Perfect solution!! OP do this.
Anonymous
Anonymous wrote:You keep saying that you only agreed to keep ties so she doesn't become estranged with the entire family. But her entire family has already chosen to be estranged from her. You aren't some noble martyr keeping her in the family; you're just the only one not smart enough to let her go.

Let her go.


End thread.
Anonymous
I would go to the wedding and wear the original dress. You are MOH, so you can have a different dress from the bridesmaids, if the other bridesmaids decide to go that route. After the wedding, it's up to you how much you want her in her life. It doesn't sound like you want to have anything else to do with her, which is perfectly justified, so do what is best for you.
Anonymous
I would say you aren't able to buy a second dress. If she wants to purchase it for you, she may. Otherwise you are wearing the first one or are fine not standing in the wedding. Leave it at that. She can fire you if she wants to or buy the new dress.

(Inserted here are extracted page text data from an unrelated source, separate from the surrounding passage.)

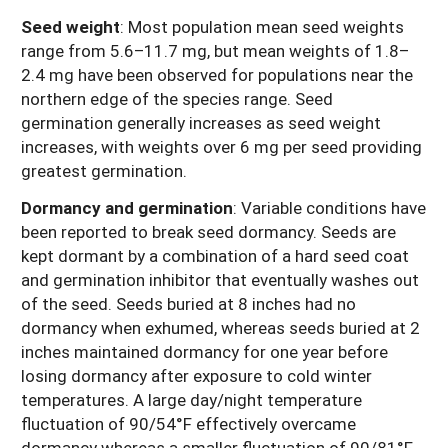
Seed weight
:
Most population mean seed weights
range from 5.6–11.7 mg, but mean weights of 1.8–
2.4 mg have been observed for populations near the
northern edge of the species range. Seed
germination generally increases as seed weight
increases, with weights over 6 mg per seed providing
greatest germination.
Dormancy and germination
: Variable conditions have
been reported to break seed dormancy. Seeds are
kept dormant by a combination of a hard seed coat
and germination inhibitor that eventually washes out
of the seed. Seeds buried at 8 inches had no
dormancy when exhumed, whereas seeds buried at 2
inches maintained dormancy for one year before
losing dormancy after exposure to cold winter
temperatures. A large day/night temperature
fluctuation of 90/54°F effectively overcame
dormancy whereas a smaller fluctuation of 90/81°F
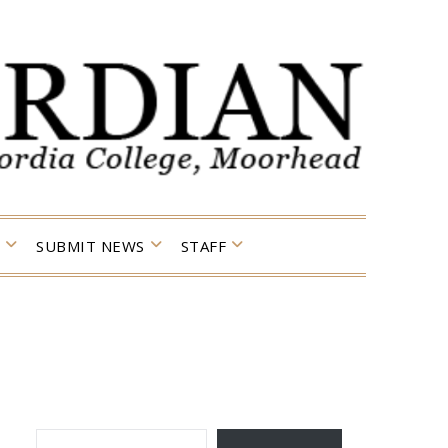
SUBMIT NEWS
STAFF
TYPE YOUR EMAIL…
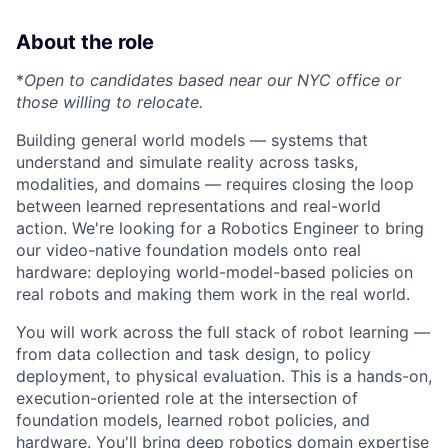
About the role
*
Open to candidates based near our NYC office or
those willing to relocate.
Building general world models — systems that
understand and simulate reality across tasks,
modalities, and domains — requires closing the loop
between learned representations and real-world
action. We're looking for a Robotics Engineer to bring
our video-native foundation models onto real
hardware: deploying world-model-based policies on
real robots and making them work in the real world.
You will work across the full stack of robot learning —
from data collection and task design, to policy
deployment, to physical evaluation. This is a hands-on,
execution-oriented role at the intersection of
foundation models, learned robot policies, and
hardware. You'll bring deep robotics domain expertise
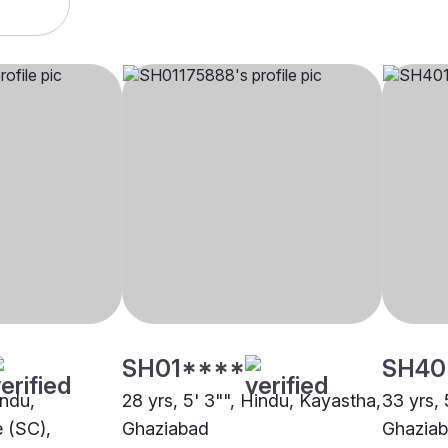
SH01****
SH40
indu,
28 yrs, 5' 3"", Hindu, Kayastha,
33 yrs, 
 (SC),
Ghaziabad
Ghazia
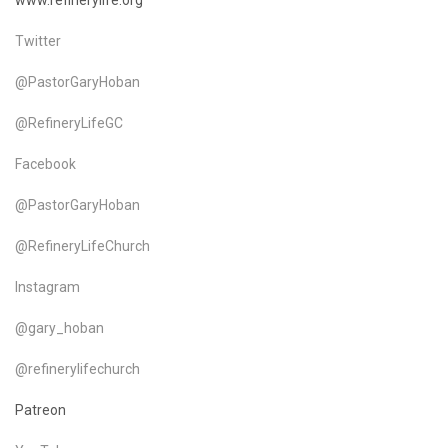
www.refinerylife.org
Twitter
@PastorGaryHoban
@RefineryLifeGC
Facebook
@PastorGaryHoban
@RefineryLifeChurch
Instagram
@gary_hoban
@refinerylifechurch
Patreon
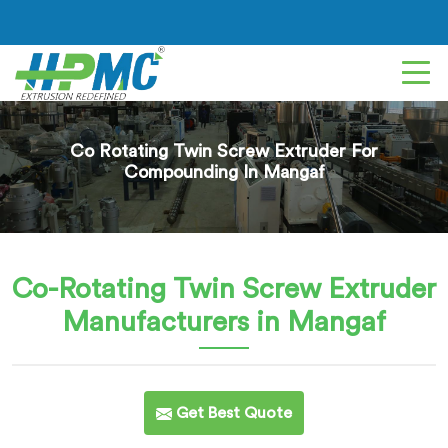
Co Rotating Twin Screw Extruder For
Compounding In Mangaf
Co-Rotating Twin Screw Extruder
Manufacturers in Mangaf
Get Best Quote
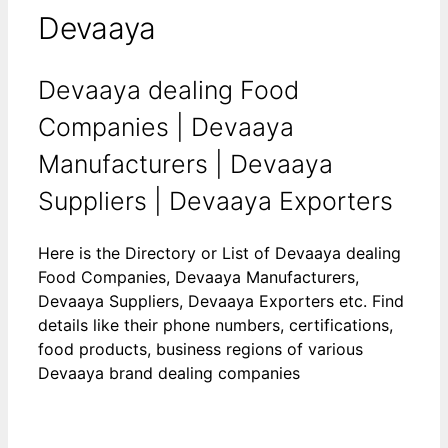
Devaaya
Devaaya dealing Food
Companies | Devaaya
Manufacturers | Devaaya
Suppliers | Devaaya Exporters
Here is the Directory or List of Devaaya dealing
Food Companies, Devaaya Manufacturers,
Devaaya Suppliers, Devaaya Exporters etc. Find
details like their phone numbers, certifications,
food products, business regions of various
Devaaya brand dealing companies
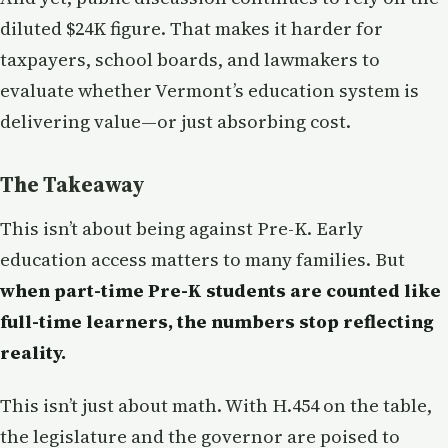
diluted $24K figure. That makes it harder for
taxpayers, school boards, and lawmakers to
evaluate whether Vermont’s education system is
delivering value—or just absorbing cost.
The Takeaway
This isn’t about being against Pre-K. Early
education access matters to many families. But
when part-time Pre-K students are counted like
full-time learners, the numbers stop reflecting
reality.
This isn’t just about math. With H.454 on the table,
the legislature and the governor are poised to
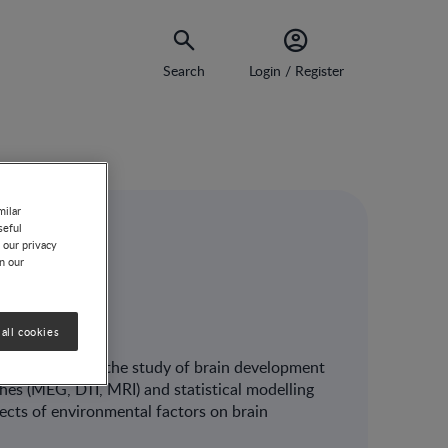
Search
Login / Register
milar
seful
 our privacy
on our
all cookies
ging applied to the study of brain development
es (MEG, DTI, MRI) and statistical modelling
fects of environmental factors on brain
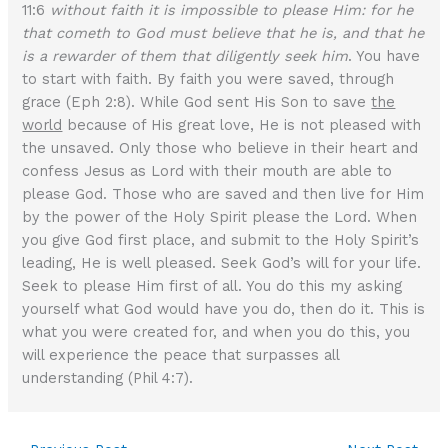
11:6
without faith it is impossible to please Him: for he
that cometh to God must believe that he is, and that he
is a rewarder of them that diligently seek him
. You have
to start with faith. By faith you were saved, through
grace (Eph 2:8). While God sent His Son to save
the
world
because of His great love, He is not pleased with
the unsaved. Only those who believe in their heart and
confess Jesus as Lord with their mouth are able to
please God. Those who are saved and then live for Him
by the power of the Holy Spirit please the Lord. When
you give God first place, and submit to the Holy Spirit’s
leading, He is well pleased. Seek God’s will for your life.
Seek to please Him first of all. You do this my asking
yourself what God would have you do, then do it. This is
what you were created for, and when you do this, you
will experience the peace that surpasses all
understanding (Phil 4:7).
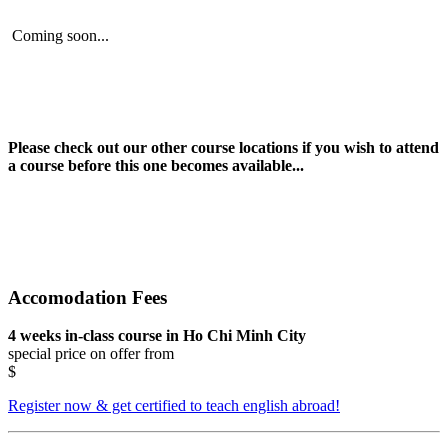
Coming soon...
Please check out our other course locations if you wish to attend
a course before this one becomes available...
Accomodation Fees
4 weeks in-class course in Ho Chi Minh City
special price on offer from
$
Register now & get certified to teach english abroad!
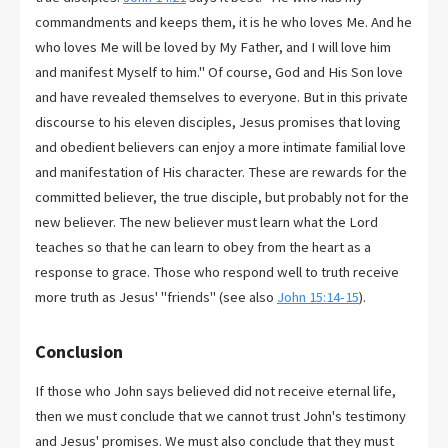
commandments and keeps them, it is he who loves Me. And he
who loves Me will be loved by My Father, and I will love him
and manifest Myself to him." Of course, God and His Son love
and have revealed themselves to everyone. But in this private
discourse to his eleven disciples, Jesus promises that loving
and obedient believers can enjoy a more intimate familial love
and manifestation of His character. These are rewards for the
committed believer, the true disciple, but probably not for the
new believer. The new believer must learn what the Lord
teaches so that he can learn to obey from the heart as a
response to grace. Those who respond well to truth receive
more truth as Jesus' "friends" (see also
John 15:14-15
).
Conclusion
If those who John says believed did not receive eternal life,
then we must conclude that we cannot trust John's testimony
and Jesus' promises. We must also conclude that they must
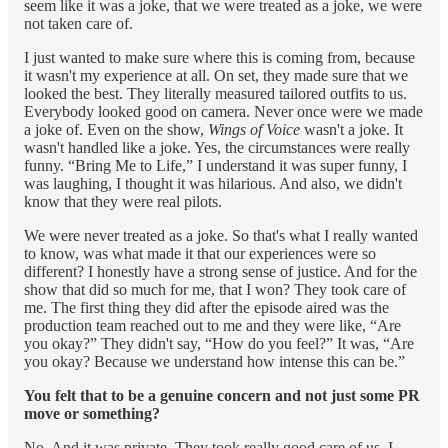
seem like it was a joke, that we were treated as a joke, we were
not taken care of.
I just wanted to make sure where this is coming from, because
it wasn't my experience at all. On set, they made sure that we
looked the best. They literally measured tailored outfits to us.
Everybody looked good on camera. Never once were we made
a joke of. Even on the show,
Wings of Voice
wasn't a joke. It
wasn't handled like a joke. Yes, the circumstances were really
funny. “Bring Me to Life,” I understand it was super funny, I
was laughing, I thought it was hilarious. And also, we didn't
know that they were real pilots.
We were never treated as a joke. So that's what I really wanted
to know, was what made it that our experiences were so
different? I honestly have a strong sense of justice. And for the
show that did so much for me, that I won? They took care of
me. The first thing they did after the episode aired was the
production team reached out to me and they were like, “Are
you okay?” They didn't say, “How do you feel?” It was, “Are
you okay? Because we understand how intense this can be.”
You felt that to be a genuine concern and not just some PR
move or something?
No. And it was private. They took really good care of us. I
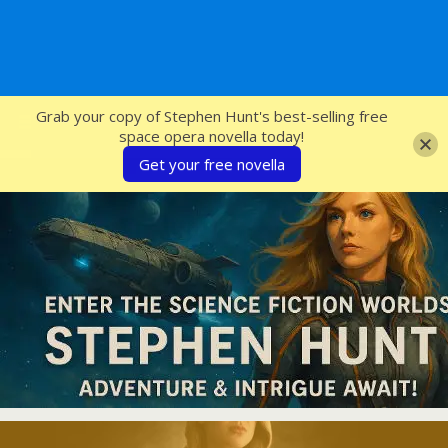
SFcrowsnest
Grab your copy of Stephen Hunt's best-selling free
space opera novella today!
Get your free novella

Who cares about what she thinks. You were estranged until recently anyhow- you aren't close.
Anonymous
Anonymous wrote:
Anonymous wrote:
Anonymous wrote:
Anonymous wrote:What are the other members of the wedding party doing about the dress? And if you buy the new dress is the other bridesmaid on board or will she flake again - doesn’t sound very committed. Buying a second dress is bad but buying it if no one else does or if the flakey bridesmaid doesn’t would be so much worse.

I don’t know the other three. Never met or talked to them before, so I don’t know if the flakey bridesmaid will flake on this dress too. Totally possible.


For harmony's sake I’d probably stay in the wedding (knowing it’s merely to be a kind person) but give some pushback so this doesn’t become the top of the iceberg for her demands. Ask her to confirm the others have their dresses in hand before you’ll purchase a second dress. Tell her you don’t have the bandwidth for big adjustments now so you can set the stage to decline anything else.

This gets you off the hook for a big shower or bachelorette expense though. Claim you had to use the funds you’d allotted for the second dress she requested.

The bachelorette party is another mess. I told her upfront before even accepting the MOH gig that I don’t have the bandwidth to plan a bachelorette party and why. She said she totally understood and then she put me on the spot by asking me on a group chat with the whole bridal party “when” the party would be. I’ve laid low on that one, but that’s the next drama brewing. There’s just a lot and I’m tired of all the rolling over to keep the peace that I’ve been. She just keep ratcheting up the demands.



I was a bridesmaid for a bridezilla like this. I was truly happy for her so I bought her an engagement gift. Then came the shower, the bachelorette weekend in the Hamptons, the bridesmaid dress and hair, the wedding gift… Theyre divorced now. But that’s irrelevant. The wedding costs broke me and were all about bridezilla. You know there’s going to be an expensive shower and then bachelorette night or weekend. She does not accept your “no” or “I can’t do this.” You can see where this is all going. Make your decision now.